Gradually, these thoughts fade as his mental field collapses into a point. He unthinkingly takes hold of her hip, tries to turn her to better direct his efforts. She disengages. Did he go too far? ‘If you want it that way,’ she says in a matter-of-fact voice, rising onto hands and widely-planted knees, ‘we might as well do it properly.’ Her eyes flash a friendly challenge. Christ, this woman means business, after all. How long will he last? He finds his gaze fixed on the knotted contours of her upper back, the deep valley between muscles drawn together over her spine. For a brief, weird instant he’s fucking a guy, not a girl. This distracting notion helps to delay his moment of crisis, which nevertheless rushes upon him all too soon.
The sheet splits loudly, right between his knees. A few stunned seconds follow — deep, slowing exhalations — before they both dissolve in laughter.

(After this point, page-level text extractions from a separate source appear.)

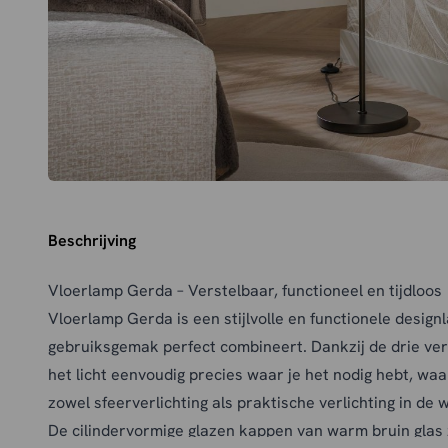
Beschrijving
Vloerlamp Gerda – Verstelbaar, functioneel en tijdloos
Vloerlamp Gerda is een stijlvolle en functionele design
gebruiksgemak perfect combineert. Dankzij de drie vers
het licht eenvoudig precies waar je het nodig hebt, wa
zowel sfeerverlichting als praktische verlichting in de
De cilindervormige glazen kappen van warm bruin glas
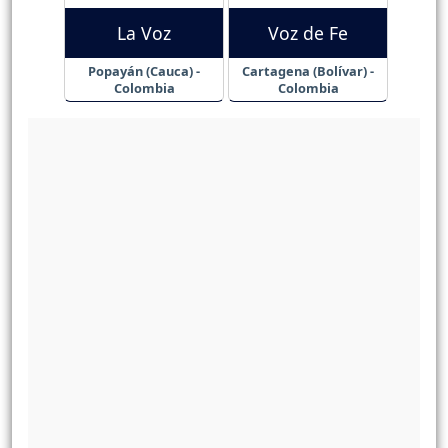
La Voz
Voz de Fe
Popayán (Cauca) -
Cartagena (Bolívar) -
Colombia
Colombia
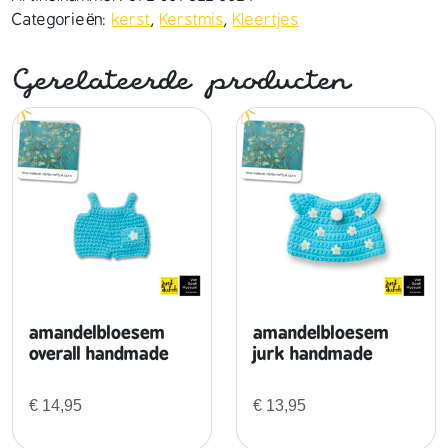
u
Categorieën:
kerst
,
Kerstmis
,
Kleertjes
r
k
Gerelateerde producten
h
a
n
d
m
a
d
e
a
a
n
amandelbloesem
amandelbloesem
t
overall handmade
jurk handmade
a
l
€
14,95
€
13,95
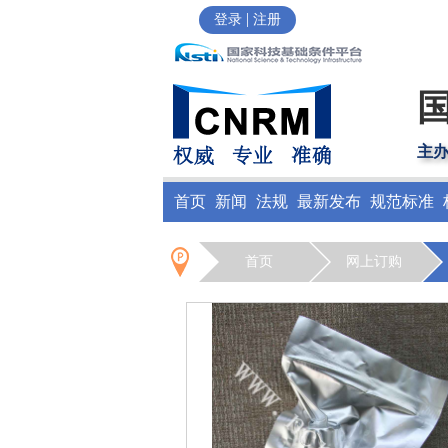
|
登录
注册
主
首页
新闻
法规
最新发布
规范标准
首页
网上订购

Brenda wakes before James. The flat is cold. She pees, brushes her teeth, and then lies back down to watch him for a while. Every morning after every social interaction, her impulsive habit is to pick over each mortifying episode — the wrong things she said, the people who laughed at her or ignored her, the witnesses to her freakish symptoms — and work herself into a delicious agony of shame. But this morning is different — she casts her mind back over the previous day and doesn’t feel any trace of her signature emotion.
James doesn’t snore. He’s dead to the world. These writers get up late. He probably has a cheap ticket only valid on one train.
‘Hey. Morning. When’s your train?’
‘Hmm.’ He sighs, moistens his mouth, opens his eyes. They wander down over the small breasts that for some reason she isn’t ashamed of, the washboard stomach, then back up to meet hers. ‘Love is pleasin’,’ he sings, in a soft, Irish lilt. ‘Love is teasin’. Ten fifteen.’